The IRS recently announced a temporary relief measure aimed at cryptocurrency holders using centralized exchanges (CEX). This initiative allows these users to adopt flexible asset accounting methods, exempting them from the strict FIFO tax obligations typically associated with digital asset transactions.

The new regulations will take effect from January 1, 2025, to December 31, 2025, allowing CeFi exchange users to utilize their own records or tax software to determine the specific value of the cryptocurrencies sold. This marks a significant departure from the traditional FIFO method, which requires taxpayers to sell the oldest assets first.

FIFO (First In, First Out), also known as 'first come, first served,' is the default method for calculating capital gains tax in the U.S. It is calculated by assuming that the oldest cryptocurrency is sold first.

A cryptocurrency tax official described that if taxpayers report their taxes according to the IRS's FIFO rule during a bull market, it could be 'disastrous' for cryptocurrency taxpayers. If investors sell their earliest purchased assets first (i.e., those that may have the lowest cost basis), they 'unwittingly maximize their capital gains,' increasing the taxpayer's capital gains.

The IRS's latest temporary exemption policy aims to alleviate the high tax burden associated with strict FIFO rules, allowing cryptocurrency holders greater flexibility when reporting and tracking their digital asset sales. However, it should be noted that this relief measure is temporary and only applicable for the designated period in 2025.

The IRS treats cryptocurrency as property similar to stocks and imposes two main taxes on cryptocurrency transactions:

- Capital Gains Tax: Applicable to trading activities. - Income Tax: Applicable to rewards or earnings such as mining, staking, interest, or any other forms of income.

The IRS's final regulations on cryptocurrency tax reporting are of great significance to the industry.

1. Broker Definition: The IRS has narrowed the definition of 'broker,' excluding non-custodial industry participants such as decentralized exchanges and non-custodial digital asset wallet providers. 2. Reporting Requirements: Providers of custodial wallets and payment processors facilitating cryptocurrency transactions will be regarded as brokers for U.S. federal tax purposes. 3. Stablecoin Issuers: Stablecoin issuers that convert stablecoins to cash will also be considered brokers. 4. Non-U.S. Brokers: Non-U.S. brokers (with the exception of foreign partnerships controlled by U.S. persons) are exempt from U.S. cryptocurrency tax reporting requirements.

The IRS is still examining whether non-custodial platforms should bear reporting responsibilities.
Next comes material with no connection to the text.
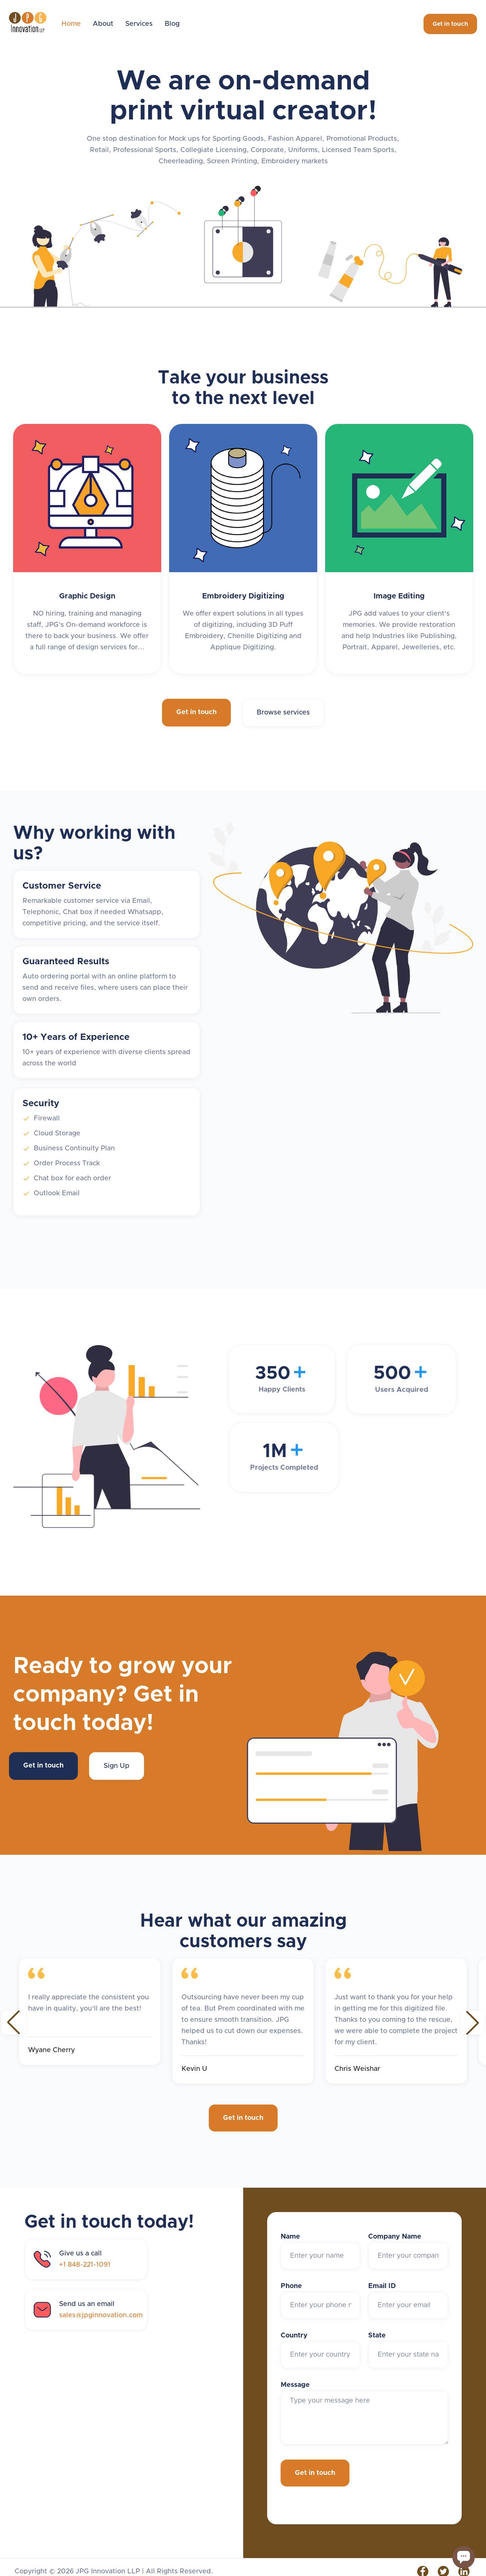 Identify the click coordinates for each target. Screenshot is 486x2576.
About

The final regulations narrowed the reporting rules for payment data and application providers (PDAP) and excluded digital asset lending from information reporting, although this exemption may change in the future.
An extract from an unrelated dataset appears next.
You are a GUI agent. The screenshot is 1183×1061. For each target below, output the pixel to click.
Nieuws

Despite the IRS providing temporary exemption policies for CeFi users, its demand for DeFi brokers to report user transaction data has sparked considerable controversy.

Three U.S. cryptocurrency industry groups, including the DeFi Education Fund, the Blockchain Association, and the Texas Blockchain Council, have sued the IRS to stop its new requirement for decentralized finance (DeFi) operators or institutions to report client information.

This controversial regulation is expected to take effect in 2027, requiring some DeFi front-end operators to collect users' personal information and transaction histories.